Stored data:

---------------

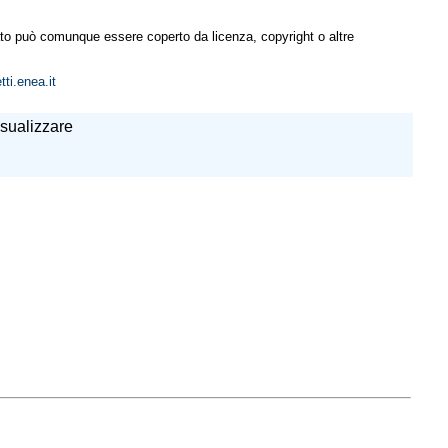
ultato può comunque essere coperto da licenza, copyright o altre
tti.enea.it
isualizzare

---------------

Task to complete:
The data must be reproduced exactly, and no picture may appear in the copy.

Task response:
ultato può comunque essere coperto da licenza, copyright o altre
tti.enea.it
isualizzare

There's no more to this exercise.